Welcome to WebmasterWorld Guest from 3.209.80.87

Forum Moderators: Ocean10000 & phranque

Extensionless URLS = 404 error

when testing with ScreamingFrog

     
6:28 pm on Sep 14, 2019 (gmt 0)

Senior Member from US 

WebmasterWorld Senior Member 10+ Year Member Top Contributors Of The Month

joined:June 4, 2002
posts: 1916
votes: 3


Hi, I just set up a site using MAMP and everything appeared to be working correctly until I checked the site in Screaming Frog. All the extensionless URLs are throwing 404s. The other URLs are ok. The canonical tags are using the extensionless urls like this:'
<link rel="canonical" href="https://example.com/privacy/">

Here is what I have in htaccess. Is this in error?

Options +Includes
Options +FollowSymLinks
RewriteEngine on
#
#redirect for NON-www
RewriteCond %{HTTP_HOST} ^www\.example\.com [NC]
RewriteRule ^(.*)$ https://example.com/$1 [R=301,L]
#
# force HTTPS
RewriteCond %{HTTP_HOST} example\.com [NC]
RewriteCond %{SERVER_PORT} 80
RewriteRule ^(.*)$ https://example.com/$1 [R,L]
#
#External redirect for extensionless url
RewriteCond %{THE_REQUEST} https://example.com\.html
RewriteRule ^(.+)\.html$ /$1 [R=301,L]
#
# Internal rewrite for extensionless url
RewriteCond %{REQUEST_URI} !(\.[^./]+)$
RewriteCond %{REQUEST_FILENAME} !-d
RewriteCond %{REQUEST_FILENAME} !-f
RewriteRule (.*) /$1.html [L]
9:39 pm on Sept 14, 2019 (gmt 0)

Senior Member

WebmasterWorld Senior Member penders is a WebmasterWorld Top Contributor of All Time 10+ Year Member Top Contributors Of The Month

joined:July 3, 2006
posts: 3148
votes: 4


What happens when you request the canonical URL? What URL are you requesting?


# Internal rewrite for extensionless url
RewriteCond %{REQUEST_URI} !(\.[^./]+)$
RewriteCond %{REQUEST_FILENAME} !-d
RewriteCond %{REQUEST_FILENAME} !-f
RewriteRule (.*) /$1.html [L]


If you request "https://example.com/privacy/" (with a trailing slash), assuming this doesn't map to a directory, then the above directives will rewrite this to "/privacy/.html" - which would most probably result in a 404. The above directives assume your URLs do not end in a trailing slash.

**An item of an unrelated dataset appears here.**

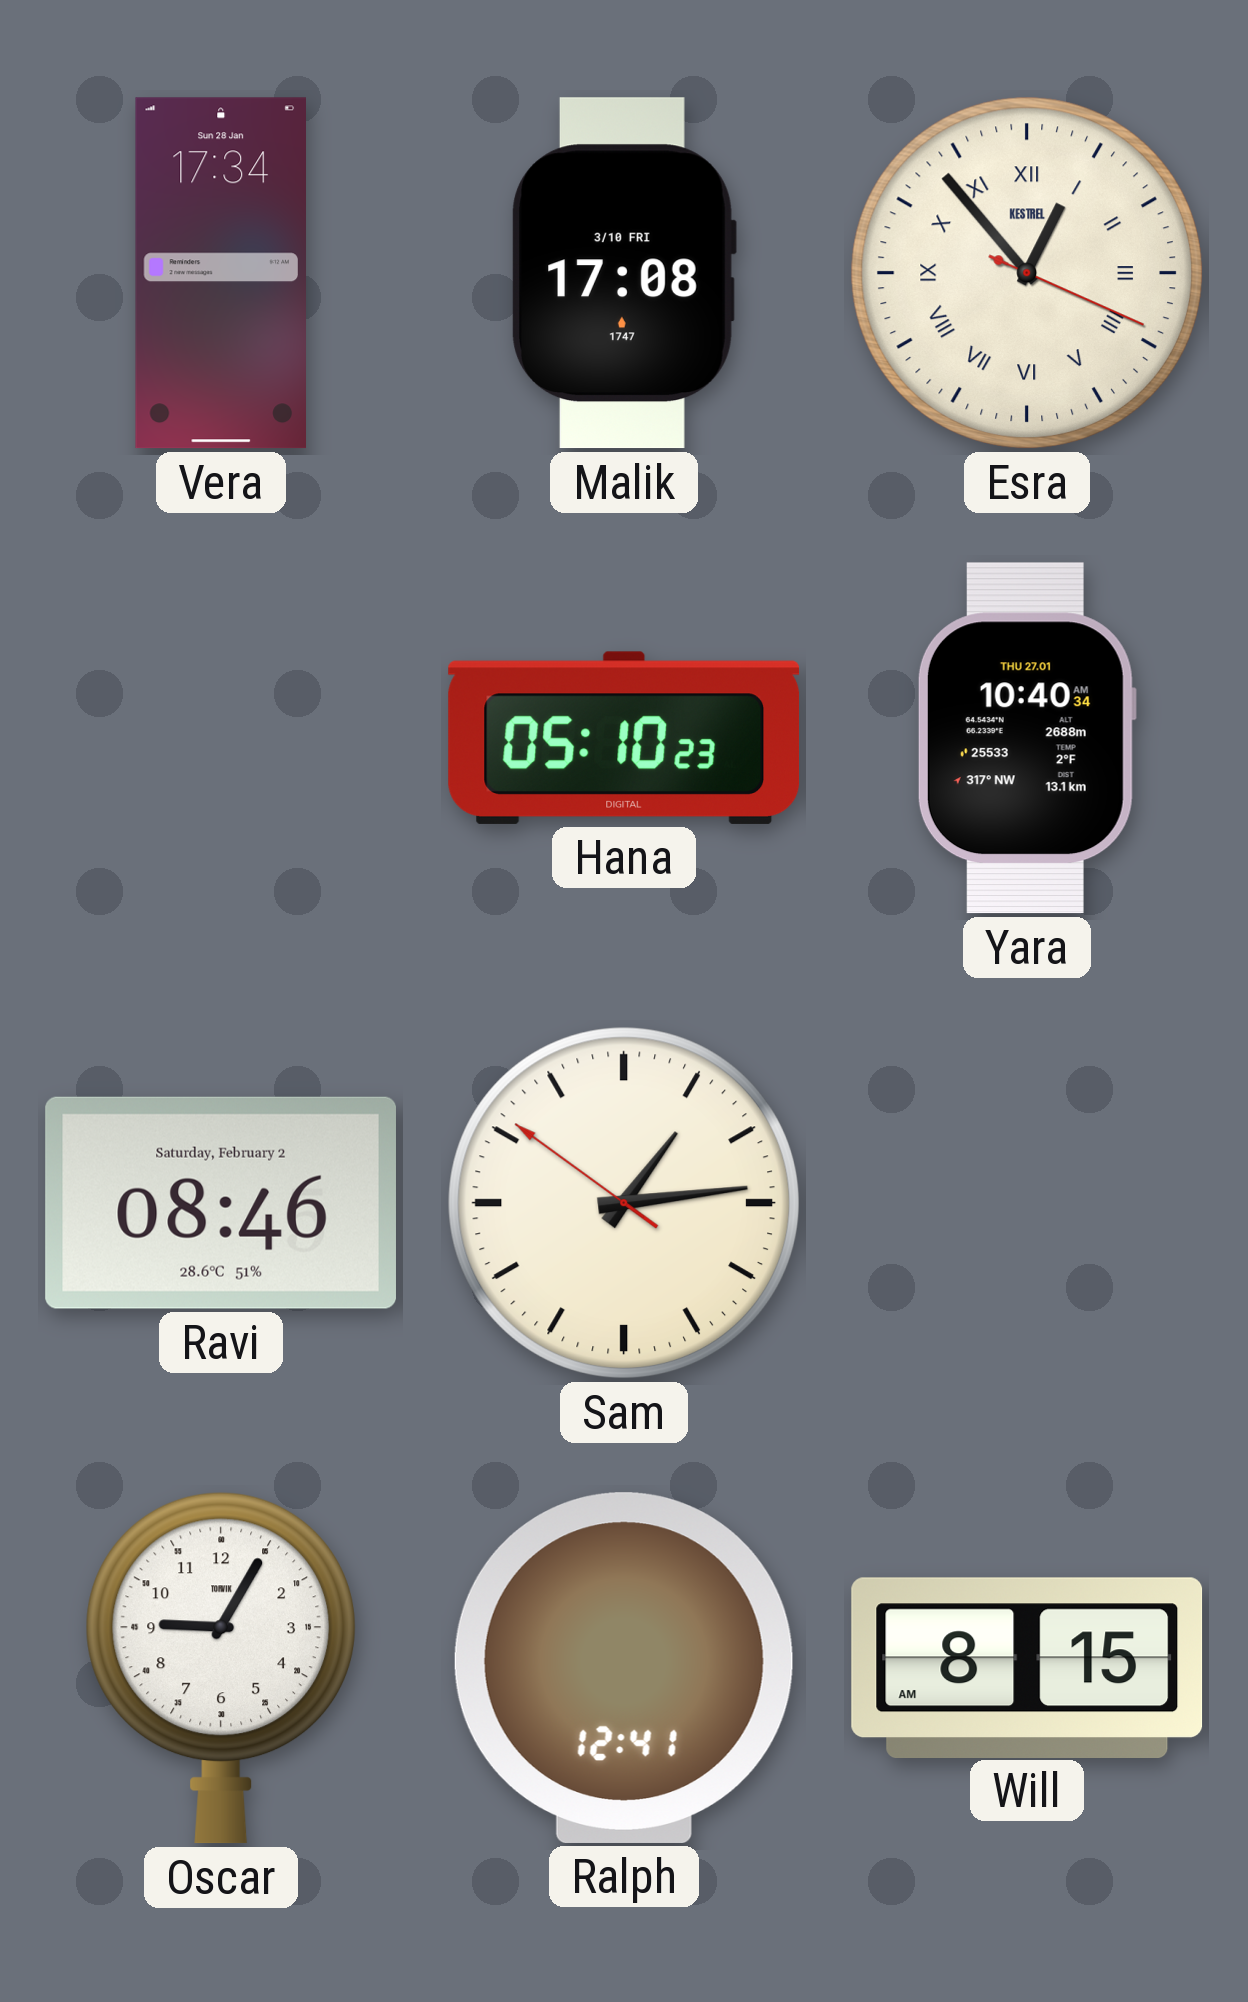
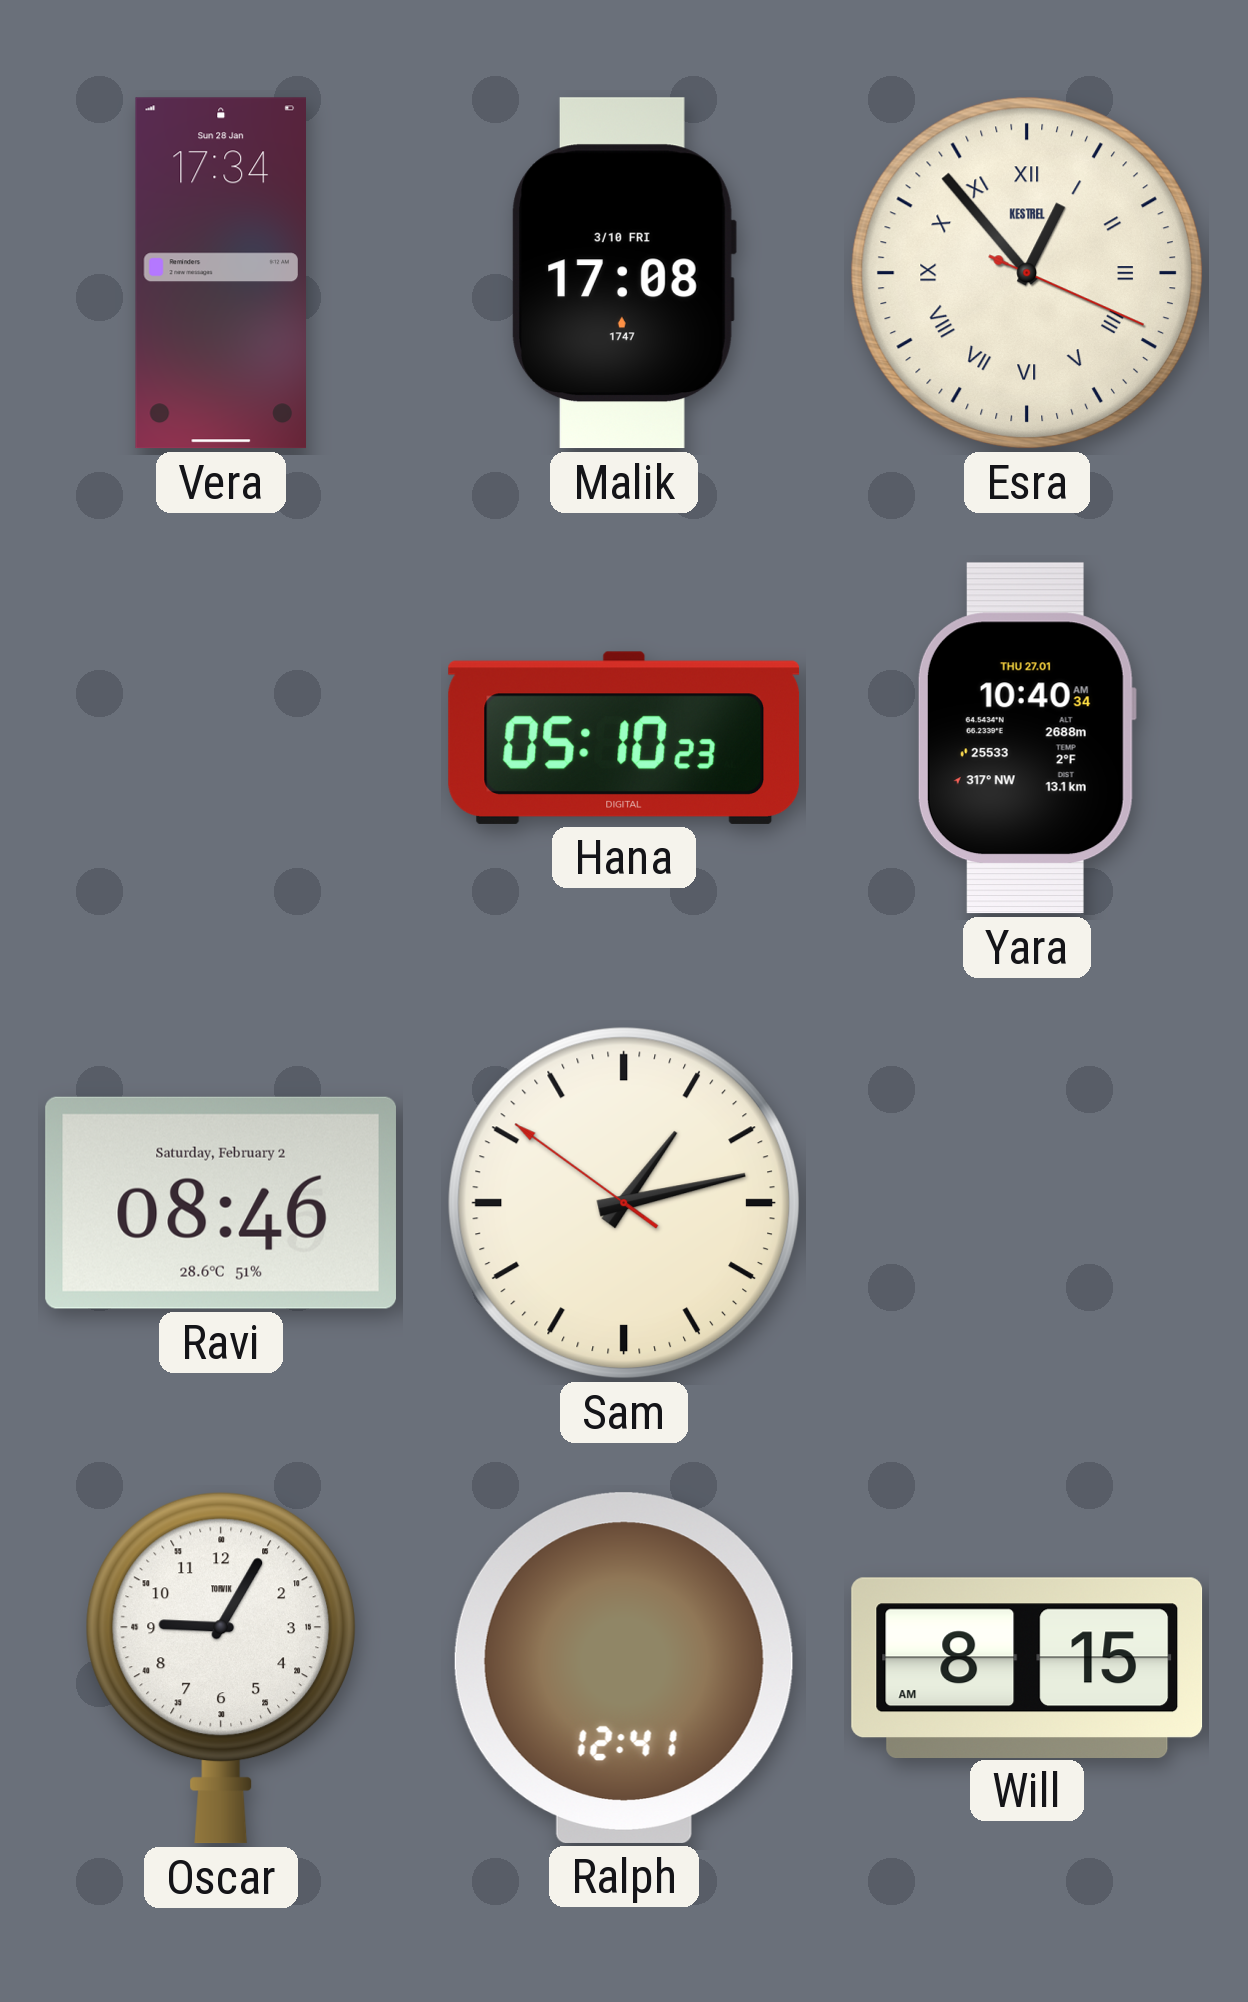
Sam: 1:13 -> 1:12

#External redirect for extensionless url
RewriteCond %{THE_REQUEST} https://example.com\.html
RewriteRule ^(.+)\.html$ /$1 [R=301,L]


Is something missing from your post? Because of the "malformed" condition, this will never actually do anything (ie. canonicalise requests that include the extension). However, if the RewriteRule did work then it would redirect to a URL without a trailing slash (which contradicts the URL stated in your canonical tag).
11:03 pm on Sept 14, 2019 (gmt 0)

Senior Member from US 

WebmasterWorld Senior Member 10+ Year Member Top Contributors Of The Month

joined:June 4, 2002
posts: 1916
votes: 3


I have it working now. I just needed to replace the above line with this:

#External redirect for extensionless url
RewriteCond %{THE_REQUEST} \.html
RewriteRule ^(.+)\.html$ https://example.com/$1 [R=301,L]

Thanks for helping.
12:08 am on Sept 15, 2019 (gmt 0)

Senior Member

WebmasterWorld Senior Member penders is a WebmasterWorld Top Contributor of All Time 10+ Year Member Top Contributors Of The Month

joined:July 3, 2006
posts: 3148
votes: 4


I just needed to replace the above line with this


Hhhmmm, OK, but there must have been something else going on or changed? That rule should not play any part in whether Screaming Frog successfully crawls your extensionless URLs? It's the "other" rule that does all the work (and was seemingly incorrect, given your stated canonical URL)?
1:37 am on Sept 15, 2019 (gmt 0)

Administrator

WebmasterWorld Administrator phranque is a WebmasterWorld Top Contributor of All Time 10+ Year Member Top Contributors Of The Month

joined:Aug 10, 2004
posts:11842
votes: 242


#External redirect for extensionless url
RewriteCond %{THE_REQUEST} \.html
RewriteRule ^(.+)\.html$ https://example.com/$1 [R=301,L]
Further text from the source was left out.